I later learned that this madness had method to it. Warriors who felt themselves approaching a bottleneck would deliberately risk their lives, believing that mortal danger could shatter the barriers holding them back.

They could afford such recklessness because the Holy Land employed saint-level healers capable of mending almost any wound short of death itself.

More importantly, the Sword God Gal Farion personally monitored the training grounds. Any technique that threatened instant death would be intercepted by either him or one of the Emperor-ranked swordsmen under his command.

Their reflexes were so refined that they could distinguish between dangerous and lethal attacks in the space between heartbeats.

How such precise intervention was possible remained beyond my comprehension. The mechanics of their perception and reaction times defied logical explanation.

What I did understand was that Touki—battle aura—was perhaps the most remarkable force I'd ever encountered.

The way it enhanced physical capabilities and allowed for superhuman feats bordered on miraculous.

Despite the chaotic environment, Lady Isolte had quickly found her social circle among the other prodigies.

"I'm clearly the winner!" Isolte's voice carried across the training ground, her competitive spirit fully engaged.

"Absolutely not! Since I defeated you, the victory belongs to me!" Nina Farion's retort was equally passionate.

"But I won against Eris!" Isolte countered.

"And you lost to me!" Nina shot back.

The three young women had been engaged in this circular argument for hours.

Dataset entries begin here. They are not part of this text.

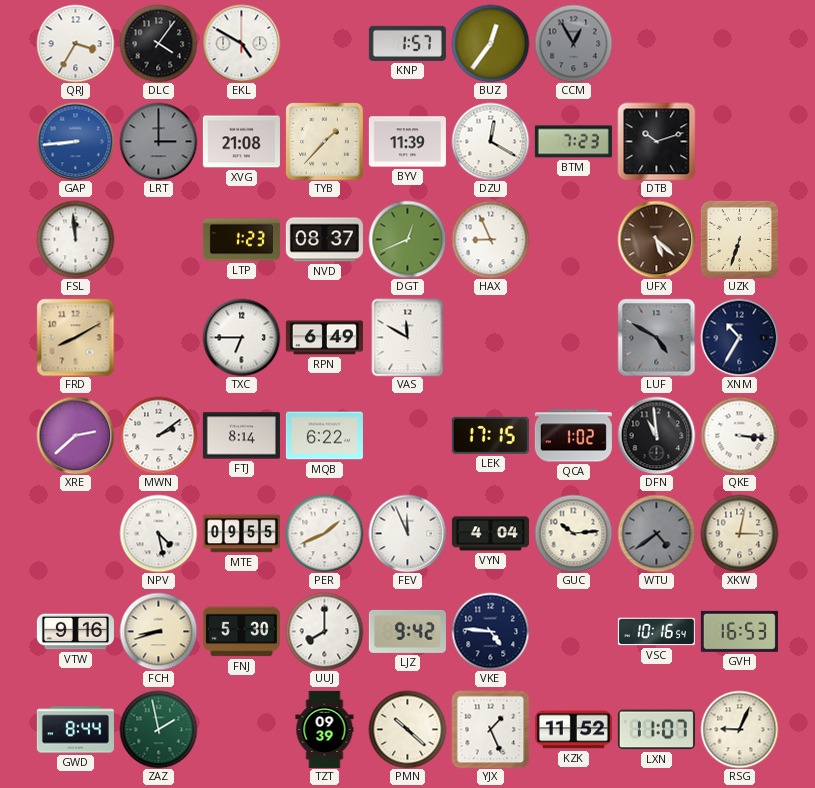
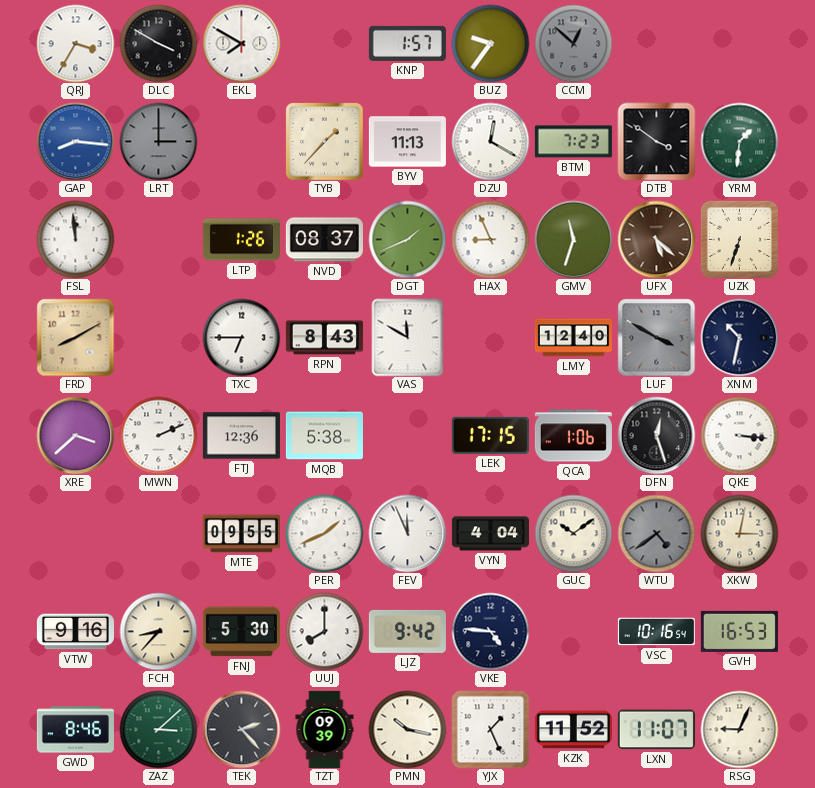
DLC: 4:06 -> 3:50
EKL: 4:50 -> 7:50
BUZ: 12:36 -> 9:36
CCM: 12:55 -> 12:52
GAP: 8:44 -> 8:16
XVG: 21:08 -> none
BYV: 11:39 -> 11:13
DTB: 10:12 -> 3:51
YRM: none -> 1:31
LTP: 1:23 -> 1:26
DGT: 12:41 -> 1:41
GMV: none -> 11:33
RPN: 6:49 -> 8:43
LMY: none -> 12:40
LUF: 4:50 -> 3:50
XNM: 10:35 -> 10:32
XRE: 2:38 -> 3:38
MWN: 2:09 -> 2:11
FTJ: 8:14 -> 12:36
MQB: 6:22 -> 5:38
QCA: 1:02 -> 1:06
DFN: 10:59 -> 12:27
NPV: 4:28 -> none
GUC: 10:14 -> 10:09
FCH: 8:42 -> 8:37
GWD: 8:44 -> 8:46
ZAZ: 1:58 -> 3:08
TEK: none -> 2:23
PMN: 10:22 -> 10:17
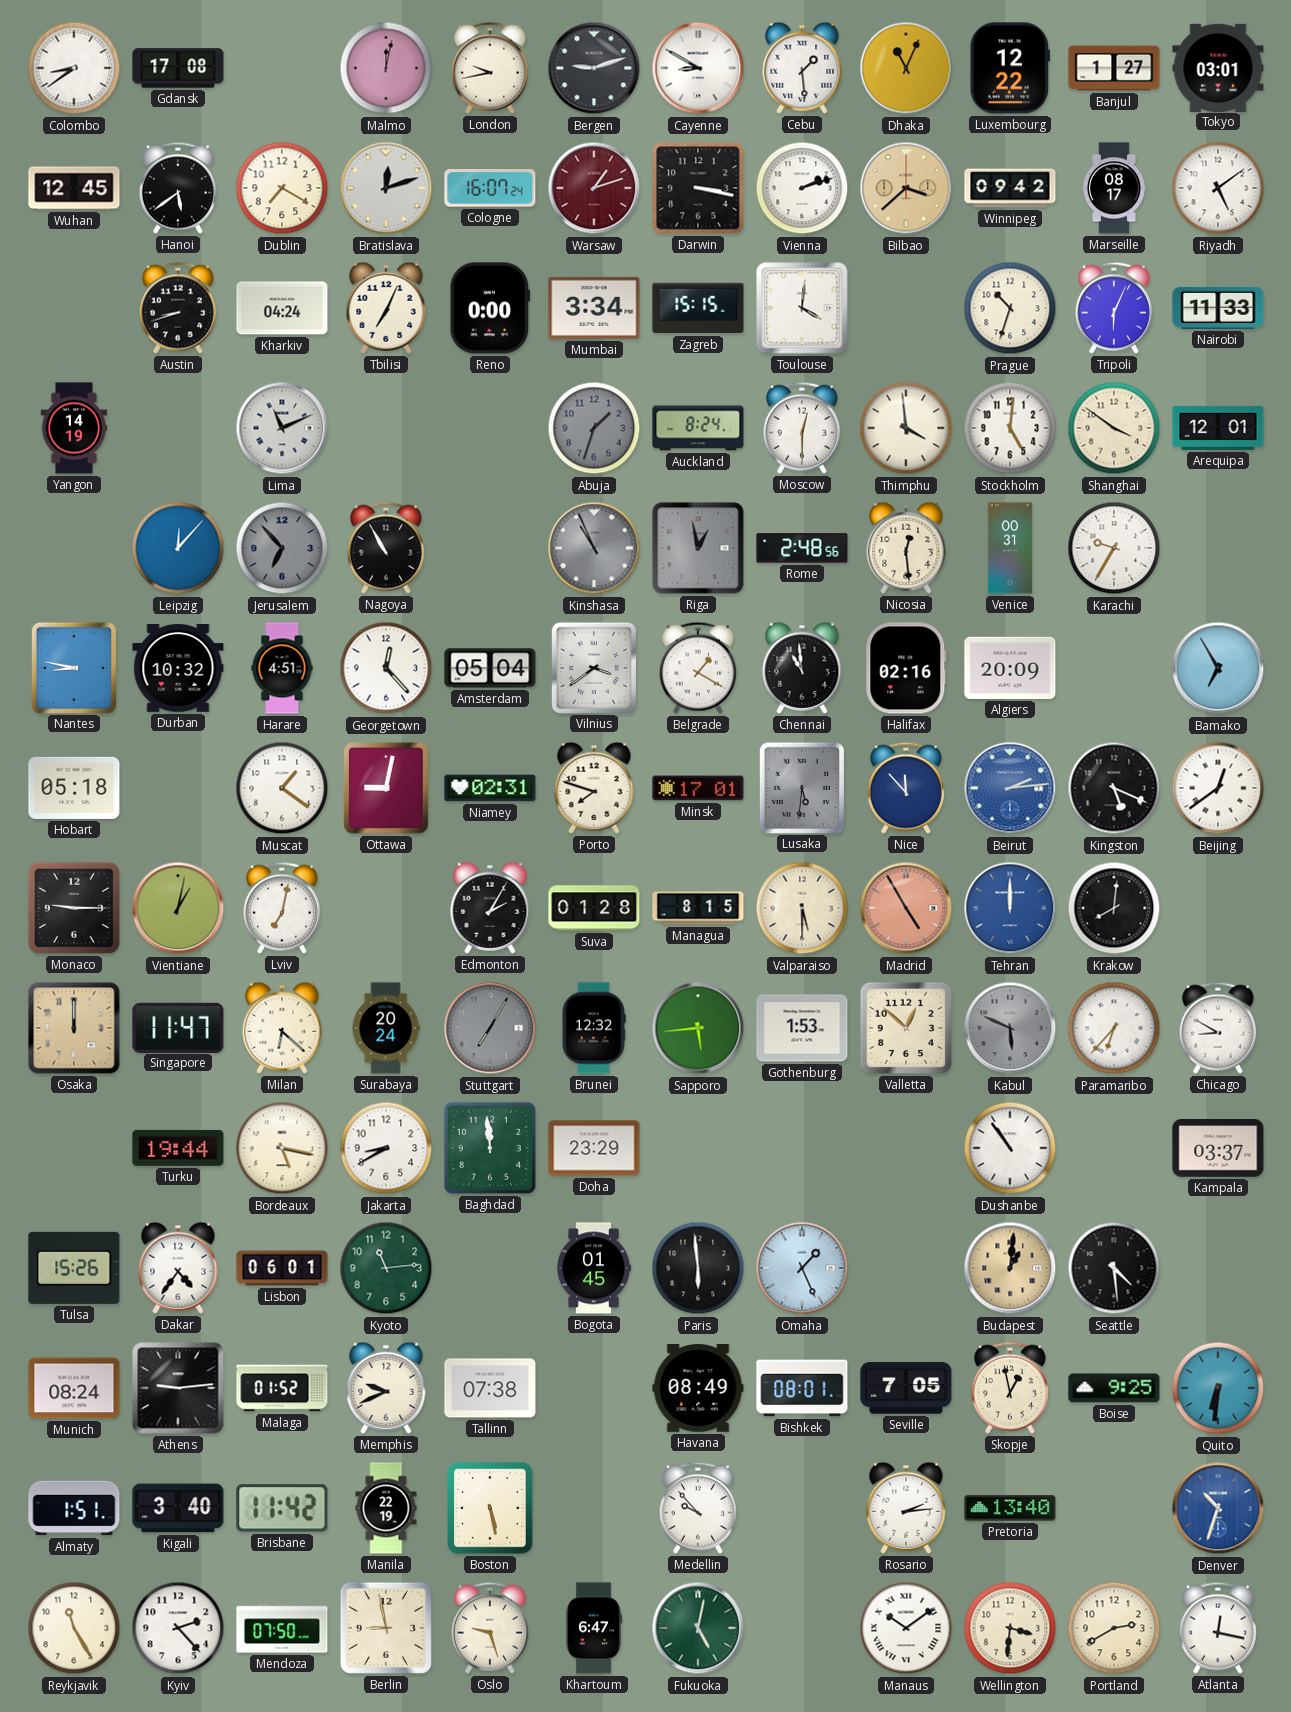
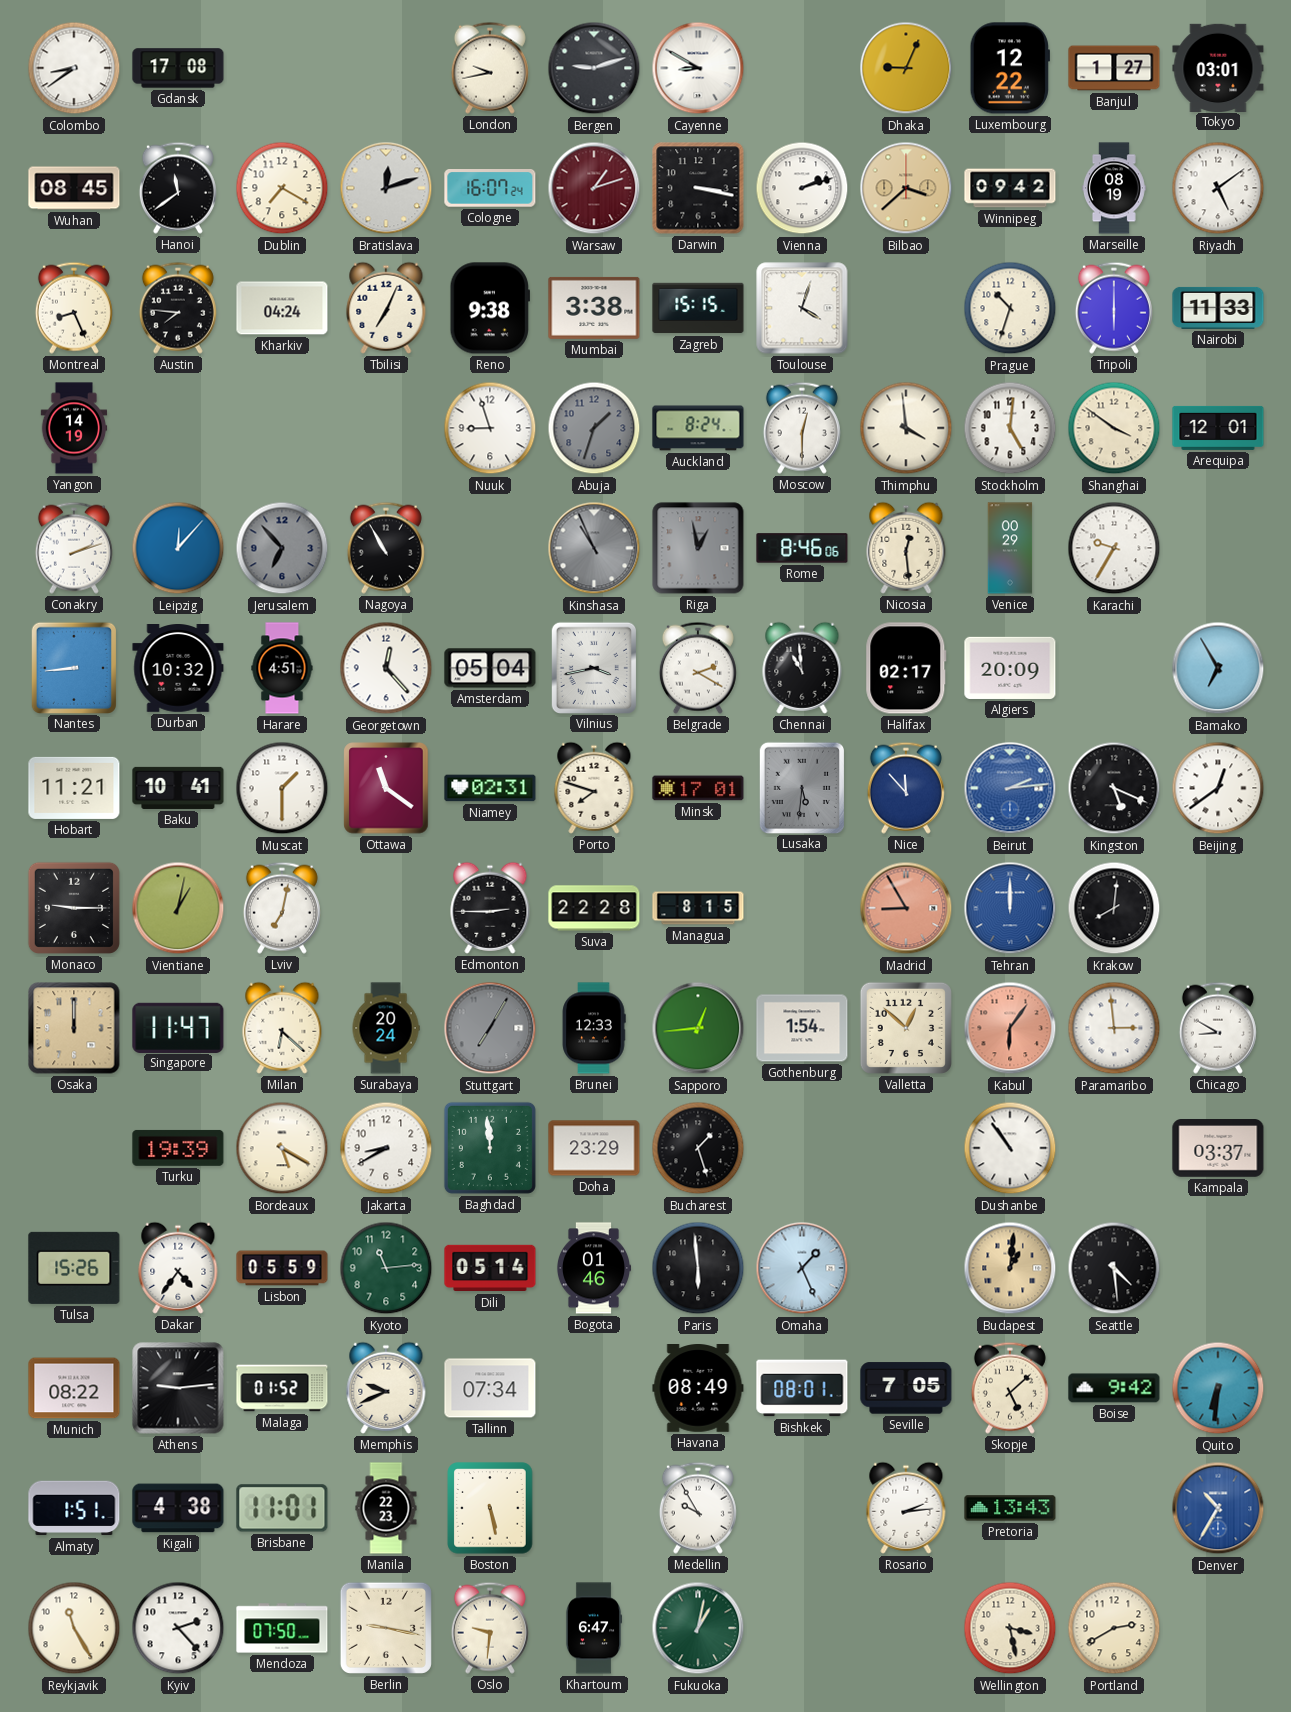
Malmo: 12:02 -> none
Cebu: 1:29 -> none
Dhaka: 11:04 -> 9:04
Wuhan: 12:45 -> 08:45
Hanoi: 5:39 -> 11:39
Marseille: 08:17 -> 08:19
Montreal: none -> 8:26
Austin: 8:42 -> 7:46
Reno: 0:00 -> 9:38
Mumbai: 3:34 -> 3:38
Toulouse: 4:01 -> 4:03
Tripoli: 6:04 -> 6:00
Lima: 11:11 -> none
Nuuk: none -> 8:57
Conakry: none -> 2:12
Rome: 2:48 -> 8:46
Venice: 00:31 -> 00:29
Nantes: 8:47 -> 8:44
Vilnius: 3:39 -> 3:43
Belgrade: 1:20 -> 2:20
Halifax: 02:16 -> 02:17
Hobart: 05:18 -> 11:21
Baku: none -> 10:41
Muscat: 1:21 -> 1:30
Ottawa: 9:02 -> 11:21
Edmonton: 2:05 -> 2:45
Suva: 01:28 -> 22:28
Valparaiso: 5:30 -> none
Madrid: 4:55 -> 8:55
Brunei: 12:32 -> 12:33
Sapporo: 5:44 -> 12:44
Gothenburg: 1:53 -> 1:54
Kabul: 5:49 -> 6:06
Kabul dial: grey -> salmon
Paramaribo: 6:37 -> 2:59
Turku: 19:44 -> 19:39
Bordeaux: 5:17 -> 5:20
Bucharest: none -> 1:27
Lisbon: 06:01 -> 05:59
Dili: none -> 05:14
Bogota: 01:45 -> 01:46
Munich: 08:24 -> 08:22
Tallinn: 07:38 -> 07:34
Skopje: 12:58 -> 5:08
Boise: 9:25 -> 9:42
Kigali: 3:40 -> 4:38
Brisbane: 11:42 -> 11:01
Manila: 22:19 -> 22:23
Medellin: 9:53 -> 9:55
Pretoria: 13:40 -> 13:43
Denver: 10:33 -> 10:35
Berlin: 8:58 -> 9:17
Oslo: 9:27 -> 9:31
Fukuoka: 5:02 -> 1:02
Manaus: 10:09 -> none
Wellington: 3:31 -> 3:28
Atlanta: 12:17 -> none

Lady Isolte, who had managed to defeat the renowned Sword Saint Eris Boreas Greyrat. Nina Farion, daughter of the Sword God himself, who had bested Lady Isolte but fallen to Eris. And Eris, whose wild combat style had proven effective against Nina but insufficient against Isolte's refined technique.

Since each had defeated one of the others, determining a definitive ranking had become an exercise in futility. They'd repeated their three-way tournaments countless times, but the results remained frustratingly inconsistent.

"Well, let's leave them to their debate and attend to our own training, Jino."

"Right, let's go..."

Jino Britts was another oddity in this place—someone whose talent was undeniable but whose passion burned too low to fuel true greatness.

He possessed remarkable natural ability, reaching the peak of advanced rank in all three major sword styles with what appeared to be minimal effort.

His problem wasn't lack of skill but lack of drive. Without the burning desire that pushed others to transcend their limits, he remained forever on the threshold of Saint rank.

He possessed Touki, but it lacked the intensity that separated true masters from merely skilled practitioners.

I envied him even as I pitied his wasted potential. At least he had something to waste.

My own talents were embarrassingly mundane. Four years of dedicated sword training had yielded intermediate proficiency at best—a level that talented children could achieve in half the time.

Age had made learning the fundamentals more difficult, my body too set in its ways to easily adopt new movement patterns.

What I had improved during my time here were my cooking and cleaning abilities. If there was a tournament for domestic skills, I might actually have had a chance at victory.

Pathetic.

My days followed a comfortable routine: morning conversations with Jino, evening meal preparation for Lady Isolte, and countless hours of inadequate sword practice in between. It was a peaceful existence, almost pleasant in its predictability.

Until the day everything changed.

"A dungeon..." Jino's voice was barely a whisper, but the horror in his tone made my blood freeze.

The structure had appeared without warning—a massive stone edifice that hadn't existed the previous day.

Ancient symbols covered its surface, glowing with an unsettling light that hurt to look at directly.

From within its depths emerged creatures unlike anything in our world's bestiary. They moved with unnatural grace, their bodies radiating energy that felt fundamentally wrong—not mana, not Touki, but something else entirely. Something that made the air itself taste of copper and despair.

The monsters fell upon the Holy Land like a plague of nightmares, their alien power cutting through even Saint-ranked defenders as if their years of training meant nothing at all.

The screaming began almost immediately.